**WHAT THIS TASK INVOLVES:**
Go through the data below. Pull out every line that has the word "Testing".

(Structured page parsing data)
* * * * * * * * *
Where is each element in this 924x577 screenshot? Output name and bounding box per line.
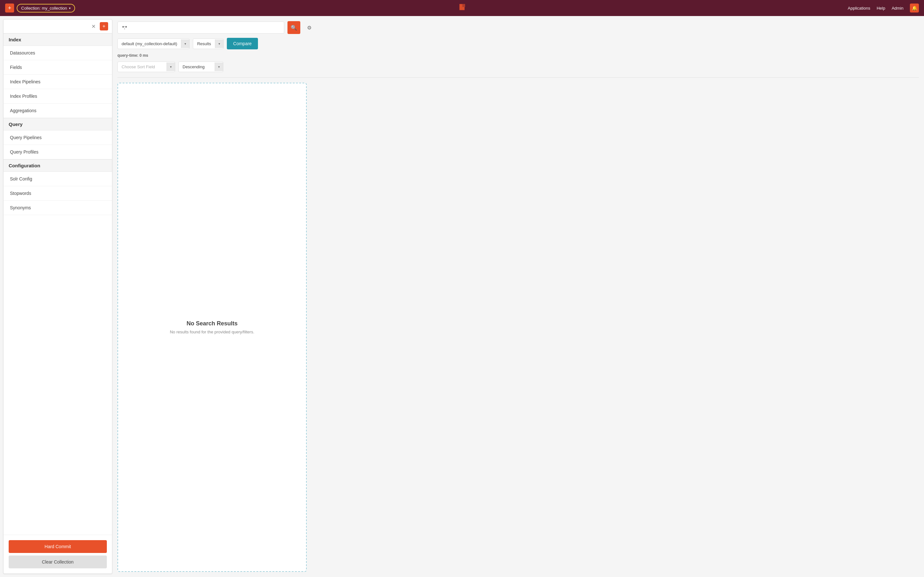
no-results-title: No Search Results — [186, 320, 237, 327]
sidebar-footer: Hard Commit Clear Collection — [3, 535, 112, 574]
query-time: query-time: 0 ms — [118, 53, 919, 58]
sidebar-top-bar: ✕ + — [3, 19, 112, 33]
sort-order-selector[interactable]: Descending ▾ — [178, 61, 223, 72]
applications-link[interactable]: Applications — [848, 6, 870, 11]
no-results-container: No Search Results No results found for t… — [118, 83, 307, 572]
compare-button[interactable]: Compare — [227, 38, 258, 49]
sidebar-section-configuration: Configuration — [3, 159, 112, 172]
sidebar-item-synonyms[interactable]: Synonyms — [3, 201, 112, 215]
topnav-center — [457, 2, 467, 14]
no-results-subtitle: No results found for the provided query/… — [170, 330, 254, 334]
admin-link[interactable]: Admin — [892, 6, 903, 11]
help-link[interactable]: Help — [877, 6, 885, 11]
query-time-value: 0 ms — [140, 53, 148, 58]
results-selector[interactable]: Results ▾ — [193, 39, 223, 49]
topnav-right: Applications Help Admin 🔔 — [848, 3, 919, 13]
pipeline-selector[interactable]: default (my_collection-default) ▾ — [118, 39, 190, 49]
sidebar-item-solr-config[interactable]: Solr Config — [3, 172, 112, 186]
search-input[interactable] — [118, 21, 284, 34]
search-bar: 🔍 ⚙ — [118, 21, 919, 34]
sort-order-label: Descending — [179, 62, 215, 72]
topnav-left: + Collection: my_collection ▾ — [5, 3, 75, 13]
logo — [457, 2, 467, 14]
search-input-wrapper — [118, 21, 284, 34]
notifications-button[interactable]: 🔔 — [910, 3, 919, 13]
main-layout: ✕ + Index Datasources Fields Index Pipel… — [0, 16, 924, 577]
pipeline-dropdown-btn[interactable]: ▾ — [181, 39, 189, 48]
sidebar-section-index: Index — [3, 33, 112, 46]
sidebar: ✕ + Index Datasources Fields Index Pipel… — [3, 19, 112, 574]
add-collection-button[interactable]: + — [5, 3, 14, 13]
collection-selector[interactable]: Collection: my_collection ▾ — [17, 4, 75, 13]
search-icon: 🔍 — [291, 25, 297, 31]
results-dropdown-btn[interactable]: ▾ — [215, 39, 223, 48]
hard-commit-button[interactable]: Hard Commit — [9, 540, 107, 553]
sidebar-close-button[interactable]: ✕ — [89, 23, 97, 30]
collection-label: Collection: my_collection — [21, 6, 67, 11]
sort-field-placeholder: Choose Sort Field — [118, 62, 166, 72]
search-button[interactable]: 🔍 — [288, 21, 300, 34]
sidebar-item-stopwords[interactable]: Stopwords — [3, 186, 112, 201]
sidebar-item-index-pipelines[interactable]: Index Pipelines — [3, 75, 112, 89]
sidebar-item-query-profiles[interactable]: Query Profiles — [3, 145, 112, 159]
topnav: + Collection: my_collection ▾ Applicatio… — [0, 0, 924, 16]
gear-icon: ⚙ — [307, 25, 312, 31]
bell-icon: 🔔 — [912, 5, 917, 11]
results-label: Results — [193, 39, 215, 49]
divider — [118, 77, 919, 77]
results-bar: default (my_collection-default) ▾ Result… — [118, 38, 919, 49]
clear-collection-button[interactable]: Clear Collection — [9, 556, 107, 568]
sidebar-item-index-profiles[interactable]: Index Profiles — [3, 89, 112, 103]
query-time-label: query-time: — [118, 53, 138, 58]
sidebar-item-query-pipelines[interactable]: Query Pipelines — [3, 131, 112, 145]
sort-field-selector[interactable]: Choose Sort Field ▾ — [118, 61, 175, 72]
sort-bar: Choose Sort Field ▾ Descending ▾ — [118, 61, 919, 72]
chevron-down-icon: ▾ — [69, 6, 71, 10]
sidebar-item-aggregations[interactable]: Aggregations — [3, 103, 112, 118]
sidebar-section-query: Query — [3, 118, 112, 131]
sort-field-dropdown-btn[interactable]: ▾ — [166, 63, 175, 71]
sort-order-dropdown-btn[interactable]: ▾ — [215, 63, 223, 71]
settings-button[interactable]: ⚙ — [304, 22, 315, 33]
sidebar-add-button[interactable]: + — [100, 22, 108, 31]
main-content: 🔍 ⚙ default (my_collection-default) ▾ Re… — [112, 16, 924, 577]
sidebar-item-fields[interactable]: Fields — [3, 60, 112, 75]
pipeline-label: default (my_collection-default) — [118, 39, 181, 49]
sidebar-item-datasources[interactable]: Datasources — [3, 46, 112, 60]
sidebar-nav: Index Datasources Fields Index Pipelines… — [3, 33, 112, 535]
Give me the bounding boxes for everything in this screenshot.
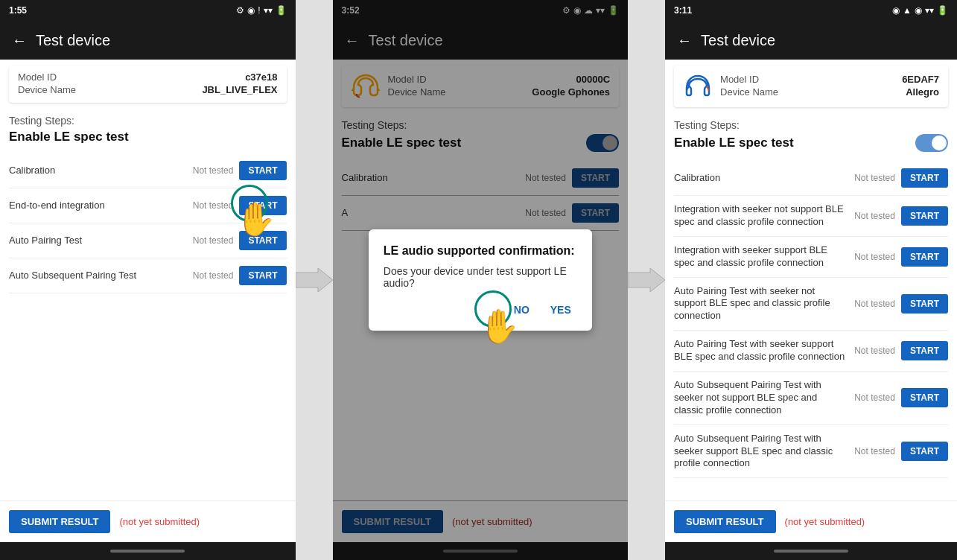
test-status-ap-not-3: Not tested [847, 299, 895, 309]
flow-arrow-1 [296, 0, 333, 560]
model-id-value-1: c37e18 [245, 71, 277, 83]
home-bar-3 [774, 550, 848, 553]
test-row-asp-sup-3: Auto Subsequent Pairing Test with seeker… [674, 425, 948, 479]
test-label-ap-not-3: Auto Pairing Test with seeker not suppor… [674, 285, 847, 323]
device-name-row-3: Device Name Allegro [720, 86, 939, 98]
start-btn-cal-3[interactable]: START [901, 168, 948, 188]
model-id-label-1: Model ID [18, 71, 57, 83]
start-btn-int-not-3[interactable]: START [901, 206, 948, 226]
start-btn-asp-sup-3[interactable]: START [901, 442, 948, 461]
time-1: 1:55 [9, 5, 27, 16]
test-label-int-sup-3: Integration with seeker support BLE spec… [674, 244, 847, 270]
svg-marker-0 [296, 268, 333, 292]
dialog-buttons: NO YES [384, 301, 577, 319]
enable-le-title-1: Enable LE spec test [9, 130, 129, 144]
test-label-asp-sup-3: Auto Subsequent Pairing Test with seeker… [674, 433, 847, 471]
test-row-ap-sup-3: Auto Pairing Test with seeker support BL… [674, 331, 948, 372]
start-btn-asp-not-3[interactable]: START [901, 388, 948, 407]
alert-icon: ! [258, 5, 260, 16]
test-row-asp-not-3: Auto Subsequent Pairing Test with seeker… [674, 372, 948, 425]
submit-button-3[interactable]: SUBMIT RESULT [674, 510, 775, 533]
model-id-row-3: Model ID 6EDAF7 [720, 74, 939, 85]
submit-row-3: SUBMIT RESULT (not yet submitted) [665, 500, 957, 542]
test-status-asp-not-3: Not tested [847, 392, 895, 403]
model-id-value-3: 6EDAF7 [902, 74, 939, 85]
not-submitted-1: (not yet submitted) [119, 516, 200, 527]
dialog-no-button[interactable]: NO [508, 301, 535, 319]
test-row-auto-subsequent-1: Auto Subsequent Pairing Test Not tested … [9, 258, 287, 293]
circle-icon-3: ◉ [892, 5, 900, 16]
flow-arrow-2 [628, 0, 665, 560]
submit-button-1[interactable]: SUBMIT RESULT [9, 510, 110, 533]
test-row-ap-not-3: Auto Pairing Test with seeker not suppor… [674, 278, 948, 331]
back-button-3[interactable]: ← [677, 32, 692, 49]
enable-le-title-3: Enable LE spec test [674, 136, 794, 150]
status-bar-1: 1:55 ⚙ ◉ ! ▾▾ 🔋 [0, 0, 296, 21]
test-status-ap-sup-3: Not tested [847, 346, 895, 356]
svg-marker-1 [628, 268, 665, 292]
test-label-auto-subsequent-1: Auto Subsequent Pairing Test [9, 270, 185, 282]
model-id-label-3: Model ID [720, 74, 759, 85]
model-id-row-1: Model ID c37e18 [18, 71, 278, 83]
toggle-3[interactable] [915, 134, 948, 152]
settings-icon: ⚙ [236, 5, 244, 16]
device-name-value-1: JBL_LIVE_FLEX [202, 84, 277, 95]
test-row-int-sup-3: Integration with seeker support BLE spec… [674, 237, 948, 278]
status-icons-1: ⚙ ◉ ! ▾▾ 🔋 [236, 5, 286, 16]
start-btn-e2e-1[interactable]: START [239, 196, 286, 215]
wifi-icon: ▾▾ [264, 5, 273, 16]
test-status-auto-pairing-1: Not tested [185, 235, 233, 246]
test-status-cal-3: Not tested [847, 173, 895, 183]
back-button-1[interactable]: ← [12, 32, 27, 49]
home-indicator-1 [0, 542, 296, 560]
home-indicator-3 [665, 542, 957, 560]
start-btn-ap-not-3[interactable]: START [901, 294, 948, 314]
enable-le-row-1: Enable LE spec test [9, 130, 287, 144]
circle-icon: ◉ [247, 5, 255, 16]
test-label-cal-3: Calibration [674, 172, 847, 185]
toggle-knob-3 [932, 136, 947, 150]
top-bar-3: ← Test device [665, 21, 957, 60]
dialog-overlay: LE audio supported confirmation: Does yo… [333, 0, 629, 560]
start-btn-ap-sup-3[interactable]: START [901, 341, 948, 360]
triangle-icon: ▲ [903, 5, 912, 16]
test-row-cal-3: Calibration Not tested START [674, 161, 948, 196]
not-submitted-3: (not yet submitted) [785, 516, 865, 527]
battery-icon: 🔋 [276, 5, 287, 16]
device-name-label-3: Device Name [720, 86, 778, 98]
testing-steps-label-1: Testing Steps: [9, 115, 287, 127]
enable-le-row-3: Enable LE spec test [674, 134, 948, 152]
device-info-3: Model ID 6EDAF7 Device Name Allegro [720, 74, 939, 99]
test-label-auto-pairing-1: Auto Pairing Test [9, 235, 185, 247]
start-btn-auto-pairing-1[interactable]: START [239, 231, 286, 250]
test-label-asp-not-3: Auto Subsequent Pairing Test with seeker… [674, 379, 847, 417]
test-status-asp-sup-3: Not tested [847, 446, 895, 456]
device-card-3: Model ID 6EDAF7 Device Name Allegro [674, 66, 948, 107]
dialog-title: LE audio supported confirmation: [384, 244, 577, 258]
device-info-1: Model ID c37e18 Device Name JBL_LIVE_FLE… [18, 71, 278, 97]
screen-3: 3:11 ◉ ▲ ◉ ▾▾ 🔋 ← Test device Model ID 6… [665, 0, 957, 560]
page-title-3: Test device [701, 32, 775, 49]
battery-icon-3: 🔋 [937, 5, 948, 16]
start-btn-int-sup-3[interactable]: START [901, 247, 948, 267]
test-status-calibration-1: Not tested [185, 165, 233, 176]
signal-icon: ◉ [915, 5, 922, 16]
testing-steps-label-3: Testing Steps: [674, 119, 948, 131]
section-1: Testing Steps: Enable LE spec test Calib… [0, 109, 296, 500]
test-label-int-not-3: Integration with seeker not support BLE … [674, 203, 847, 229]
dialog-yes-button[interactable]: YES [544, 301, 577, 319]
top-bar-1: ← Test device [0, 21, 296, 60]
page-title-1: Test device [36, 32, 110, 49]
start-btn-auto-subsequent-1[interactable]: START [239, 266, 286, 285]
test-row-e2e-1: End-to-end integration Not tested START [9, 188, 287, 223]
test-row-calibration-1: Calibration Not tested START [9, 153, 287, 188]
test-status-e2e-1: Not tested [185, 200, 233, 211]
screen-2: 3:52 ⚙ ◉ ☁ ▾▾ 🔋 ← Test device Model ID 0… [333, 0, 629, 560]
device-name-value-3: Allegro [906, 86, 939, 98]
test-status-int-not-3: Not tested [847, 211, 895, 221]
device-name-label-1: Device Name [18, 84, 76, 95]
dialog-body: Does your device under test support LE a… [384, 265, 577, 289]
allegro-icon [683, 71, 713, 101]
test-label-ap-sup-3: Auto Pairing Test with seeker support BL… [674, 338, 847, 363]
start-btn-calibration-1[interactable]: START [239, 161, 286, 180]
* * * * * * * * *
**THE COMPLETED TASK:**
testing-steps-label-1: Testing Steps: [9, 115, 287, 127]
testing-steps-label-3: Testing Steps: [674, 119, 948, 131]
section-1: Testing Steps: Enable LE spec test Calib… [0, 109, 296, 500]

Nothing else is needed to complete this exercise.